## TASK TO CARRY OUT
Beginning at the line that contains "una proroga alla" and finishing at the line that contains "Bekijk trailer", output the data below exactly. Include both end lines and no pictures.

:: DATA FOR THIS TASK ::

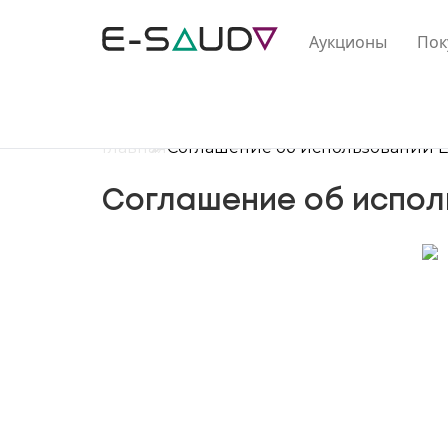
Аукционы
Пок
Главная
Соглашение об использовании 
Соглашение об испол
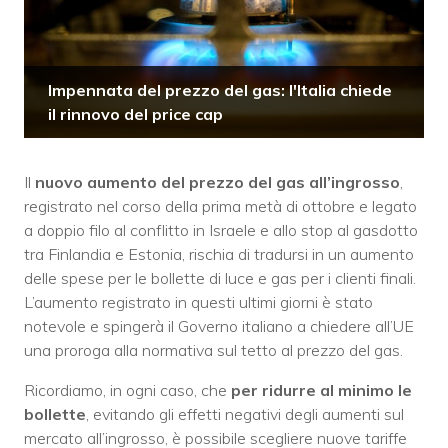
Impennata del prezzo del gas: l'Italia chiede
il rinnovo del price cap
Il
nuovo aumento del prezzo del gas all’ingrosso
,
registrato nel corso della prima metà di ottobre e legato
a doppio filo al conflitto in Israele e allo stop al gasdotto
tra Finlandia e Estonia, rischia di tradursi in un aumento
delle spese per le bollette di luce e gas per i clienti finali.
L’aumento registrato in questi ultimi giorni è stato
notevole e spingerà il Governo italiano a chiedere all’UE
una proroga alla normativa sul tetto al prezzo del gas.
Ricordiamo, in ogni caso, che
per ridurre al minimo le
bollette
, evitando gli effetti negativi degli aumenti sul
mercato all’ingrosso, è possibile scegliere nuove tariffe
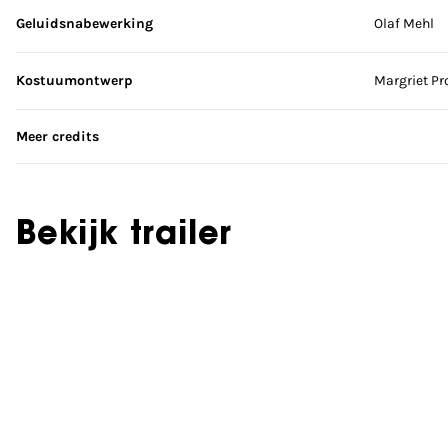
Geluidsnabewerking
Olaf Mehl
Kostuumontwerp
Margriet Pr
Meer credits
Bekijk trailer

:::
:: DATA FOR THIS TASK ::

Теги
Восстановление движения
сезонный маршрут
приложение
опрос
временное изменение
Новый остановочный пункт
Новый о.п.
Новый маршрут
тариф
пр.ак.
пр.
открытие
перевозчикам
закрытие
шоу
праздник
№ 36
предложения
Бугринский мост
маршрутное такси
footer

:::
:: DATA FOR THIS TASK ::

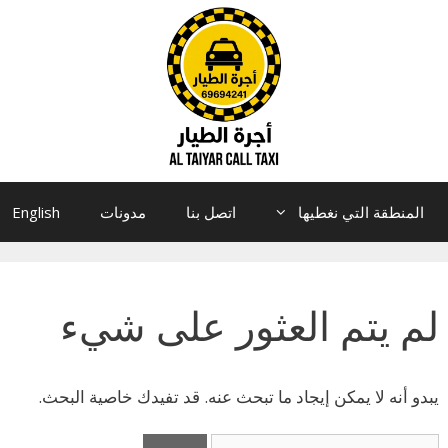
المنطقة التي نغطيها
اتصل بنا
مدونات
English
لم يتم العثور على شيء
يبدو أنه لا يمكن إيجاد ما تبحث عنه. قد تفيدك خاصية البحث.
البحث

:::

## SOLVED EXERCISE
una proroga alla normativa sul tetto al prezzo del gas.
Ricordiamo, in ogni caso, che
per ridurre al minimo le
bollette
, evitando gli effetti negativi degli aumenti sul
mercato all’ingrosso, è possibile scegliere nuove tariffe
Geluidsnabewerking
Olaf Mehl
Kostuumontwerp
Margriet Pr
Meer credits
Bekijk trailer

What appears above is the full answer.